| Date: | Wed, 1 Mar 2000 14:15:07 -0500 |
| Reply-To: | "Powhatan J. Wooldridge, Ph.D." <pjw@ACSU.BUFFALO.EDU> |
| Sender: | "SPSSX(r) Discussion" <SPSSX-L@LISTSERV.UGA.EDU> |
| From: | "Powhatan J. Wooldridge, Ph.D." <pjw@ACSU.BUFFALO.EDU> |
| Subject: | Re: multiple comparisons - take II |
|
|
| In-Reply-To: | <NDBBJJHHMLAPGLKICCPFMEECCBAA.geomar@sunshinecable.com> |
| Content-Type: | TEXT/PLAIN; charset=US-ASCII |
|---|
On Sat, 26 Feb 2000, Jack Wierzchowski wrote:
> Hello,
> Some time ago I submitted a question regarding adjusting the significance
> level to account for multiple comparisons. Dr. Hector Maletta was kind to
> respond to the question (thank you again) and suggested re-submiitting it to
> solicit more answers to it. Here it is again (any help will be most
> appreciated):
>
>
> "I have a generic question regarding what constitutes a multiple comparison
> (that is, when does one need to adjust the significance level to account for
> multiple comparisons:
> I have a set of bear radiolocations split into by age into three groups -
> juvenile, mature, old. Each radiolocation (case) has a number of attributes
> attached to it (distance to roads, elevation, habitat quality). These
> attributes are our set of independent ratio variables. For the 3-class
> grouping (age) I clearly see a need to adjust significance level for
> multiple comparisons being made on a given variable. What is not clear to me
> is whether the fact that I ran three separate ANOVAs (one on each variable)
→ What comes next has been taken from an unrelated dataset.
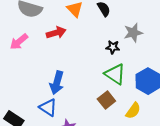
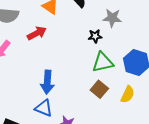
gray star: (133, 33) -> (112, 18), turned 30
green triangle: (115, 74) -> (103, 62), turned -35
> may influence the significance level for detecting the differences among the
> means . To simplify the issue and make it more generic - for a binary model
> (say, males versus females) - will testing for the differences between the
> means on three INDEPENDENT variables constitute a case of multiple
> comparison in which adjustments to significance levels are required? "
>
> I believe that the answer should be a "no" because an increase in the
> probability of finding a statistically significant difference occurs when
> THE SAME means are tested several times (again, if one has, say, three age
> groups and runs a test on the distance to roads, the fact that the same
> means get tested several times introduces an increased risk of detecting
> significant difference when in fact such difference is not present) in
> this case the tests are performed on a number of INDEPENDENT variables
> (unrelated means). However, some editors of the wildlife management
> journals insist that such adjustments to alphas are necessary, because THE
> SAME DATASET (radiotelemetry locations) is tested on many variables, which,
> in their mind constitute a multiple testing situation. Who is right?
> Jack"
>
Dear Jack--
The answer is that there is no clearcut answer. Who is "right" depends on
which kind(s) of "instability" wildlife journals need to protect against
in publishing research reports and/or interpreting the findings of such
reports. This is the sort of issue about which different editors and/or
journals might legitimately reach different decisions. (Caution: Unless
you are truly interested in this, stop here.)
My own point of view, for what that is worth, is that it would be more
dysfunctional than functional for wildlife journals to require that a
multivariate test of statistical significance be performed AND FOUND TO BE
SIGNIFICANT before proceeding to ANOVAS for each "attribute" in research
of the kind that you describe. This conclusion is based on the fact that
such a policy would tend to select articles which examine very few
variables (perhaps through a priori selection of those variables for which
a relationship is likely to exist and perhaps by ex post facto selection)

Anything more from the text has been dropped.